Here’s the setup. This is an epic of Seinfelden proportions, so you must read till the end.
1:20 pm I’m early at the airport and ask the check-in counter guy if there’s an earlier flight I can take. His response, “I’m about to end my shift in 10 minutes.” I ask, “Should I go somewhere else?” “No.”
1:21 pm He tells me there is an earlier flight at 2:10 pm, but it boards at 1:35 pm. I don’t want to rush through security. I tell him I want to get food, so I’ll wait for my original flight at 5 pm. He prints me a ticket and away I go.
1:22 pm I hand my ticket over to the first security guy, who looks at it, my passport, and me, and waves me through.
1:23 pm Yeah. No queue! I hand my ticket over to a second security guy, who looks at it and my passport, and waves me through.
1:24 pm I reach US immigration (In Vancouver, you clear US Customs and Immigration before you leave the country). The officer checks out my ticket, my passport, my face, and says “Have a good day.” I breeze through customs. I head for the security scanners but my camera, tape recorder, and random thumb drives show up on the X-ray weird and they search my bag.
1:40 pm I end my “chat” with the scanner guy and walk towards food. I keep walking.

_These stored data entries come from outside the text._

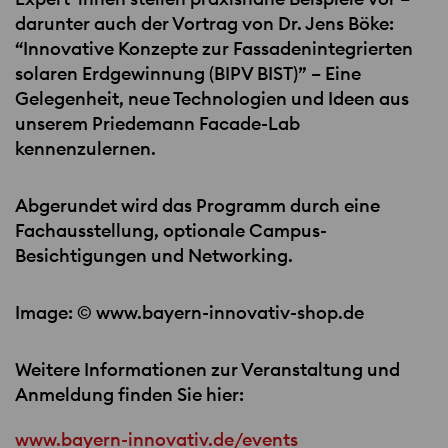
darunter auch der Vortrag von Dr. Jens Böke:
“Innovative Konzepte zur Fassadenintegrierten
solaren Erdgewinnung (
BIPV
BIST
)” – Eine
Gelegenheit, neue Technologien und Ideen aus
unserem Priedemann Facade-Lab
kennenzulernen.
Abgerundet wird das Programm durch eine
Fachausstellung, optionale Campus-
Besichtigungen und Networking.
Image: © www.bayern-innovativ-shop.de
Weitere Informationen zur Veranstaltung und
Anmeldung finden Sie hier:
www.bayern-innovativ.de/events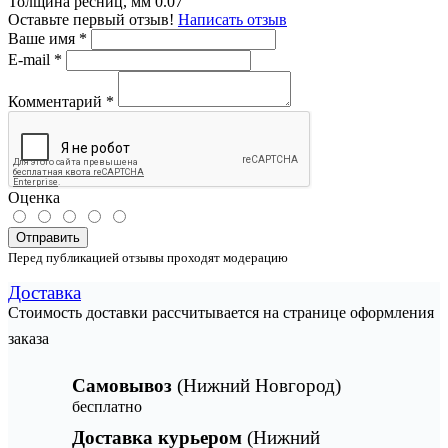
Толщина ресниц, мм
0.07
Оставьте первый отзыв!
Написать отзыв
Ваше имя
*
E-mail
*
Комментарий
*
Оценка
Отправить
Перед публикацией отзывы проходят модерацию
Доставка
Стоимость доставки рассчитывается на странице оформления
заказа
Самовывоз
(Нижний Новгород)
бесплатно
Доставка курьером
(Нижний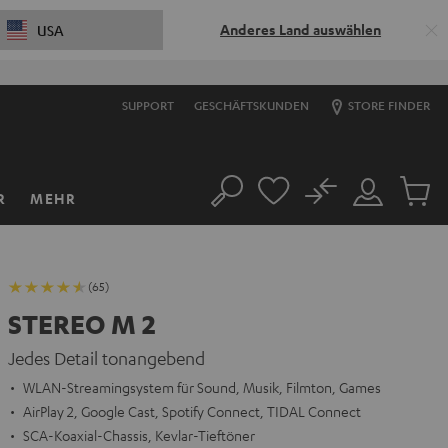
Anderes Land auswählen
USA
SUPPORT
GESCHÄFTSKUNDEN
STORE FINDER
No
R
MEHR
Suche
Mein
Artikel
Konto
im
Warenk
(65)
STEREO M 2
Jedes Detail tonangebend
WLAN-Streamingsystem für Sound, Musik, Filmton, Games
AirPlay 2, Google Cast, Spotify Connect, TIDAL Connect
SCA-Koaxial-Chassis, Kevlar-Tieftöner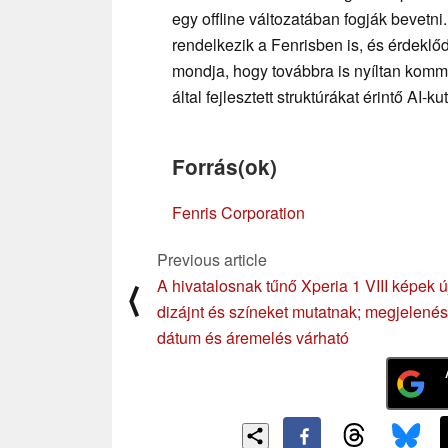
egy offline változatában fogják bevetn
rendelkezik a Fenrisben is, és érdeklőd
mondja, hogy továbbra is nyíltan kommu
által fejlesztett struktúrákat érintő AI-ku
Forrás(ok)
Fenris Corporation
Previous article
A hivatalosnak tűnő Xperia 1 VIII képek ú
⟨
dizájnt és színeket mutatnak; megjelenés
dátum és áremelés várható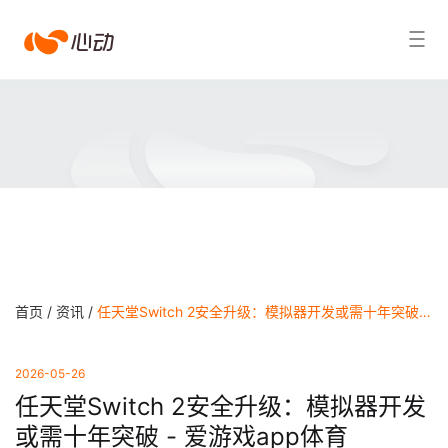
爱
搜索结果
游
戏
app
体
育
首页 /
资讯 /
‌任天堂Switch 2安全升级：模拟器开发或需十年突破‌ - 爱游戏app体育
2026-05-26
‌任天堂Switch 2安全升级：模拟器开发
或需十年突破‌ - 爱游戏app体育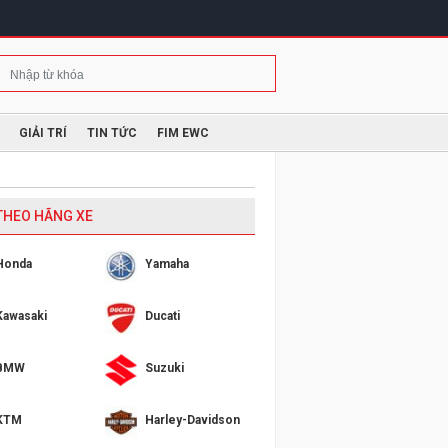
GIẢI TRÍ
TIN TỨC
FIM EWC
 THEO HÃNG XE
Honda
Yamaha
Kawasaki
Ducati
BMW
Suzuki
KTM
Harley-Davidson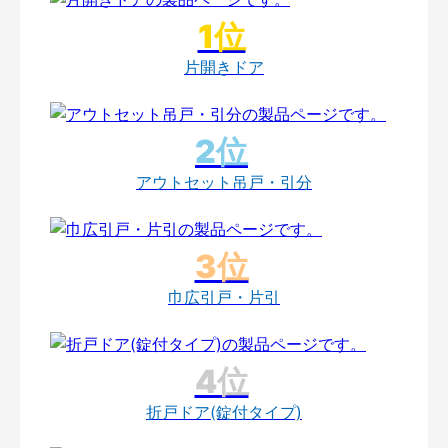
片開きドア
アウトセット吊戸・引分
巾広引戸・片引
折戸ドア(錠付タイプ)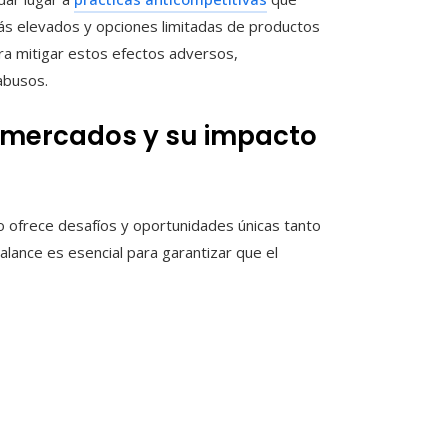
s elevados y opciones limitadas de productos
ara mitigar estos efectos adversos,
abusos.
 mercados y su impacto
io ofrece desafíos y oportunidades únicas tanto
lance es esencial para garantizar que el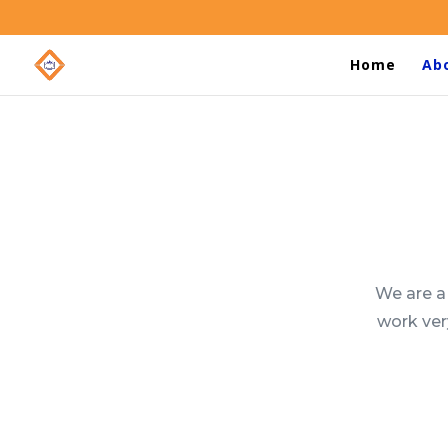
Home
Ab
We are a
work ver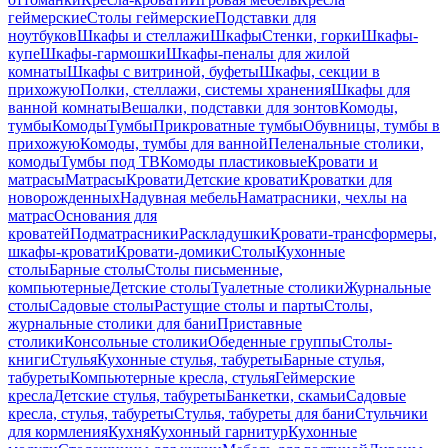
геймерские
Столы геймерские
Подставки для
ноутбуков
Шкафы и стеллажи
Шкафы
Стенки, горки
Шкафы-
купе
Шкафы-гармошки
Шкафы-пеналы для жилой
комнаты
Шкафы с витриной, буфеты
Шкафы, секции в
прихожую
Полки, стеллажи, системы хранения
Шкафы для
ванной комнаты
Вешалки, подставки для зонтов
Комоды,
тумбы
Комоды
Тумбы
Прикроватные тумбы
Обувницы, тумбы в
прихожую
Комоды, тумбы для ванной
Пеленальные столики,
комоды
Тумбы под ТВ
Комоды пластиковые
Кровати и
матрасы
Матрасы
Кровати
Детские кровати
Кроватки для
новорожденных
Надувная мебель
Наматрасники, чехлы на
матрас
Основания для
кроватей
Подматрасники
Раскладушки
Кровати-трансформеры,
шкафы-кровати
Кровати-домики
Столы
Кухонные
столы
Барные столы
Столы письменные,
компьютерные
Детские столы
Туалетные столики
Журнальные
столы
Садовые столы
Растущие столы и парты
Столы,
журнальные столики для бани
Приставные
столики
Консольные столики
Обеденные группы
Столы-
книги
Стулья
Кухонные стулья, табуреты
Барные стулья,
табуреты
Компьютерные кресла, стулья
Геймерские
кресла
Детские стулья, табуреты
Банкетки, скамьи
Садовые
кресла, стулья, табуреты
Стулья, табуреты для бани
Стульчики
для кормления
Кухня
Кухонный гарнитур
Кухонные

1:45 pm I look at my ticket on a whim. Circled in large red ink is BOARDING TIME 1:35 PM. Naturally, the gate is on the other side of the airport. I turn around and f*cking run like hell.

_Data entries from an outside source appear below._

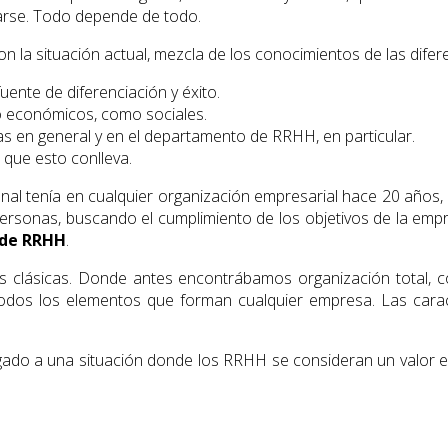
zarse. Todo depende de todo.
la situación actual, mez­cla de los conocimientos de las difer
ente de diferenciación y éxito.
o económicos, como socia­les.
 en general y en el depar­tamento de RRHH, en particular.
 que esto conlleva.
nal tenía en cualquier orga­nización empresarial hace 20 años,
ersonas, buscando el cumplimiento de los objetivos de la empr
de RRHH
.
s clásicas. Donde antes encon­trábamos organización total, co
a todos los elementos que forman cualquier empresa. Las cara
gado a una situación donde los RRHH se consideran un valor e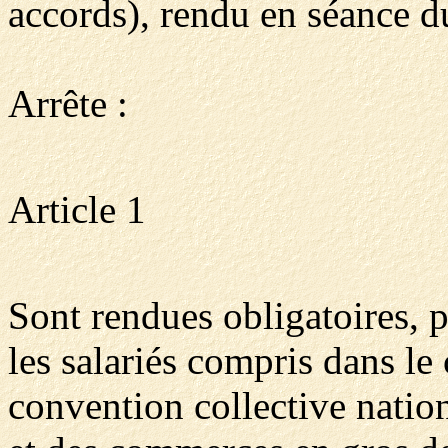
accords), rendu en séance 
Arrête :
Article 1
Sont rendues obligatoires, 
les salariés compris dans le
convention collective nation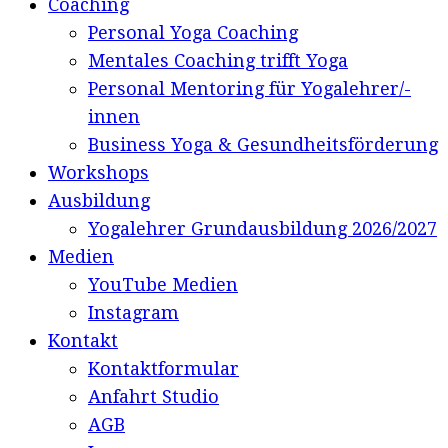
Coaching
Personal Yoga Coaching
Mentales Coaching trifft Yoga
Personal Mentoring für Yogalehrer/-
innen
Business Yoga & Gesundheitsförderung
Workshops
Ausbildung
Yogalehrer Grundausbildung 2026/2027
Medien
YouTube Medien
Instagram
Kontakt
Kontaktformular
Anfahrt Studio
AGB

1:48 pm People. I ran 20 city blocks in 3 minutes. I huff my way to the bemused woman at the counter who politely tells me the flight has been delayed. Boarding is now 2:30 pm.
1:49 pm I look at the ticket again. I wonder why the guy didn’t put me on my original flight. I don’t see my name, but I notice “Holland,” thinking it’s an internal code for boarding. I even take a picture of it…see above.
2:30 pm Time to board! Airline Woman punches my seat number into the computer and says, “That’s funny, the seat is taken, Ms Holland.”
“Who?”
“Isn’t your name Ms Holland?”
“No, I’m Ho.”
“Why does your boarding pass say Holland? Step aside, please.”
Airline Woman finally figures out that Mr 10-minutes gave me the boarding pass of a Ms Holland who was supposed to be on the 2:10 flight.
“I was just looking for food! I didn’t even look at my ticket! I was tired! I ran! How did I pass every security checkpoint? And immigration?”
She gives me a new ticket.
After listening to two days of aviation security talks, the irony does not escape me that I unwittingly clear every checkpoint under another name.
I never knew if Ms Holland made the flight.
If you’re still in Canada, accept my apologies.